Hitting the Gym with Neural Networks: Implementing a CNN to Classify Gym Equipment

Lauren Holzbauer

Published in

Insight

16 min readJan 14, 2020

Will a network trained with fake data be able to generalize to the real world?

Lauren Holzbauer was an Insight Fellow in Summer 2018.

Today, I don’t think twice about walking into any gym, assessing the equipment, and throwing a really good workout together, but it hasn’t always been that way. The first time I walked into a weight room was six years ago, while I was at UCLA. The place was teeming with frenzied bros and the only piece of equipment available was this strange looking thing in the corner. Later that night I found myself Googling, “gym equipment diagonal feet platform cushion triangle.” It took several weeks of Googling to finally figure out that it was called a hyperextension bench.

In an effort to help women feel more comfortable venturing into the weight room, I built a web application that allowed a beginning weightlifter to walk into any gym, upload a photo of any piece of equipment, and receive a curated list of YouTube videos (made by women) demonstrating how to use it.

In this post, I will walk through how I built the image classifier for this project using two different implementations of convolutional neural networks (CNNs). I will also discuss how I navigated specific challenges with data gathering. Take a closer look at the three benchpress images above.
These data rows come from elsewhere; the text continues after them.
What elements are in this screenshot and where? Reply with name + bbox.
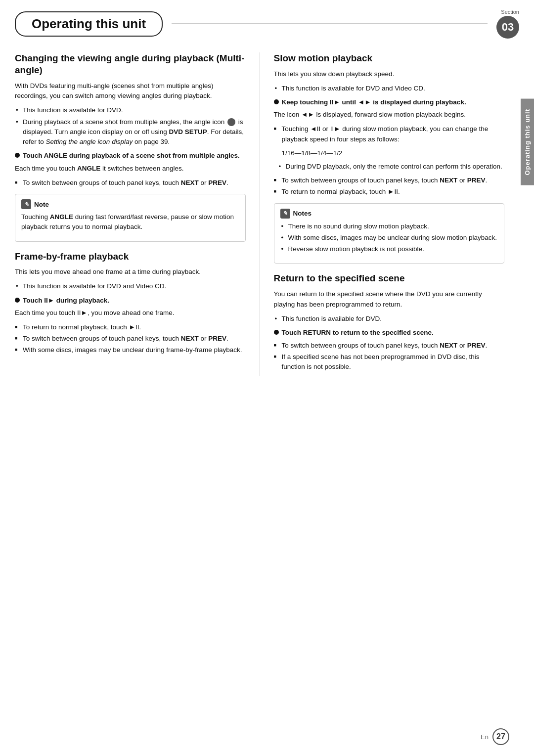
speed-bullets: During DVD playback, only the remote con… bbox=[278, 162, 505, 172]
frame-subheading-text: Touch II► during playback. bbox=[23, 296, 109, 306]
page-header: Operating this unit Section 03 bbox=[0, 0, 534, 39]
angle-icon bbox=[227, 118, 235, 126]
angle-subheading: Touch ANGLE during playback of a scene s… bbox=[15, 151, 246, 161]
angle-sub-text: Each time you touch ANGLE it switches be… bbox=[15, 164, 246, 174]
list-item: To switch between groups of touch panel … bbox=[274, 176, 505, 185]
page-footer: En 27 bbox=[481, 728, 509, 745]
slow-motion-subheading-text: Keep touching II► until ◄► is displayed … bbox=[282, 97, 466, 107]
circle-bullet-icon bbox=[15, 298, 20, 303]
slow-motion-intro: This lets you slow down playback speed. bbox=[274, 69, 505, 80]
slow-motion-sub-text: The icon ◄► is displayed, forward slow m… bbox=[274, 110, 505, 120]
section-slow-motion: Slow motion playback This lets you slow … bbox=[274, 52, 505, 264]
circle-bullet-icon bbox=[274, 330, 279, 335]
list-item: This function is available for DVD. bbox=[274, 314, 505, 324]
return-scene-subheading: Touch RETURN to return to the specified … bbox=[274, 328, 505, 338]
multi-angle-heading: Changing the viewing angle during playba… bbox=[15, 52, 246, 76]
circle-bullet-icon bbox=[274, 99, 279, 104]
page-title: Operating this unit bbox=[32, 16, 146, 31]
list-item: During DVD playback, only the remote con… bbox=[278, 162, 505, 172]
section-return-scene: Return to the specified scene You can re… bbox=[274, 272, 505, 372]
notes-box: ✎ Notes There is no sound during slow mo… bbox=[274, 203, 505, 264]
return-scene-heading: Return to the specified scene bbox=[274, 272, 505, 284]
section-number: 03 bbox=[496, 16, 519, 39]
slow-motion-subheading: Keep touching II► until ◄► is displayed … bbox=[274, 97, 505, 107]
page-number: 27 bbox=[492, 728, 509, 745]
list-item: To return to normal playback, touch ►II. bbox=[274, 187, 505, 197]
note-title: ✎ Note bbox=[21, 199, 239, 209]
frame-sub-text: Each time you touch II►, you move ahead … bbox=[15, 308, 246, 318]
title-box: Operating this unit bbox=[15, 11, 163, 37]
frame-intro: This lets you move ahead one frame at a … bbox=[15, 267, 246, 277]
multi-angle-bullets: This function is available for DVD. Duri… bbox=[15, 105, 246, 147]
slow-motion-heading: Slow motion playback bbox=[274, 52, 505, 64]
section-multi-angle: Changing the viewing angle during playba… bbox=[15, 52, 246, 242]
list-item: To switch between groups of touch panel … bbox=[274, 341, 505, 351]
list-item: This function is available for DVD and V… bbox=[15, 281, 246, 291]
return-scene-subheading-text: Touch RETURN to return to the specified … bbox=[282, 328, 434, 338]
frame-heading: Frame-by-frame playback bbox=[15, 251, 246, 263]
notes-list: There is no sound during slow motion pla… bbox=[280, 222, 498, 255]
return-scene-squares: To switch between groups of touch panel … bbox=[274, 341, 505, 372]
return-scene-bullets: This function is available for DVD. bbox=[274, 314, 505, 324]
list-item: There is no sound during slow motion pla… bbox=[280, 222, 498, 231]
list-item: This function is available for DVD. bbox=[15, 105, 246, 115]
list-item: Reverse slow motion playback is not poss… bbox=[280, 244, 498, 254]
footer-en-label: En bbox=[481, 733, 489, 741]
angle-squares: To switch between groups of touch panel … bbox=[15, 178, 246, 188]
list-item: With some discs, images may be unclear d… bbox=[15, 345, 246, 355]
slow-motion-squares1: Touching ◄II or II► during slow motion p… bbox=[274, 124, 505, 144]
circle-bullet-icon bbox=[15, 153, 20, 158]
list-item: To return to normal playback, touch ►II. bbox=[15, 322, 246, 332]
list-item: To switch between groups of touch panel … bbox=[15, 334, 246, 344]
frame-bullets: This function is available for DVD and V… bbox=[15, 281, 246, 291]
list-item: If a specified scene has not been prepro… bbox=[274, 352, 505, 372]
note-text: Touching ANGLE during fast forward/fast … bbox=[21, 212, 239, 232]
list-item: This function is available for DVD and V… bbox=[274, 84, 505, 93]
side-label: Operating this unit bbox=[521, 99, 534, 185]
return-scene-intro: You can return to the specified scene wh… bbox=[274, 289, 505, 310]
section-frame-by-frame: Frame-by-frame playback This lets you mo… bbox=[15, 251, 246, 356]
content-columns: Changing the viewing angle during playba… bbox=[0, 52, 519, 376]
angle-subheading-text: Touch ANGLE during playback of a scene s… bbox=[23, 151, 240, 161]
right-column: Slow motion playback This lets you slow … bbox=[260, 52, 505, 376]
notes-title: ✎ Notes bbox=[280, 209, 498, 219]
note-box: ✎ Note Touching ANGLE during fast forwar… bbox=[15, 194, 246, 242]
multi-angle-intro: With DVDs featuring multi-angle (scenes … bbox=[15, 81, 246, 102]
frame-subheading: Touch II► during playback. bbox=[15, 296, 246, 306]
section-label: Section bbox=[501, 9, 519, 15]
note-icon: ✎ bbox=[21, 199, 31, 209]
section-indicator: Section 03 bbox=[496, 9, 519, 39]
page-wrapper: Operating this unit Section 03 Operating… bbox=[0, 0, 534, 756]
frame-squares: To return to normal playback, touch ►II.… bbox=[15, 322, 246, 356]
notes-icon: ✎ bbox=[280, 209, 290, 219]
speed-steps: 1/16—1/8—1/4—1/2 bbox=[282, 148, 505, 159]
slow-motion-bullets: This function is available for DVD and V… bbox=[274, 84, 505, 93]
list-item: Touching ◄II or II► during slow motion p… bbox=[274, 124, 505, 144]
list-item: With some discs, images may be unclear d… bbox=[280, 233, 498, 243]
slow-motion-squares2: To switch between groups of touch panel … bbox=[274, 176, 505, 197]
list-item: To switch between groups of touch panel … bbox=[15, 178, 246, 188]
left-column: Changing the viewing angle during playba… bbox=[15, 52, 260, 376]
list-item: During playback of a scene shot from mul… bbox=[15, 117, 246, 147]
Does anything look fishy to you…? Read on to find out more!

Why use a CNN?

CNNs have been widely considered state-of-the-art tools for computer vision since 2012, when AlexNet won the ImageNet Large Scale Visual Recognition Challenge (ILSVRC).

CNNs are especially suited for working with images because:

They preserve spatial information by accepting a 2-D array as input. In order to send an image through a vanilla NN, you would have to flatten it into a 1-D array.
They keep the number of weights from exploding via partially connected layers (convolutional and pooling layers).
They can detect the same feature anywhere in the image. A vanilla NN can only detect features that are in identical positions within the image.
They are structured hierarchically, which is similar to how animal brains process images. This structure allows the same network (i.e. a “pre-trained” model) to be recycled and reused for many different tasks. We will walk through how to set up a pre-trained network below!

For a deeper dive into the mechanics of CNNs, check out my previous post, “Convolutional Neural Networks Explained…with American Ninja Warrior.”

The Data: Building out a training set with floating gym equipment

Challenge Accepted: What to do when you don’t have enough data

NNs simply need A LOT of training data in order to learn meaningful patterns. This is one of the reasons why deep CNNs were not trained successfully until the late 2000s; it wasn’t until the explosion of the Internet that researchers had enough images to compile very large training datasets. This implied that I would need many, many photos of gym equipment with which to train my image classifier.

I focused on five classes of equipment:

benchpress
hyperextension bench
plyometric box
leg press
power rack

I set a goal of acquiring roughly 1,000 images per class and began combing through Google Images. Displayed below are a few results from my initial search:

Groupings of three images for each class of gym equipment, representative of initial search results.

I assumed that collecting lots of photos of gym equipment would be pretty straightforward. Wrong! Though the images I gathered had good variation in object orientation, there was no variation in background whatsoever: all of the images had plain, white backgrounds. This was a big problem since building a good image classifier requires provisioning it with as many examples as possible so that it can generalize well. On top of this issue, I only had between 40–50 unique images for each class.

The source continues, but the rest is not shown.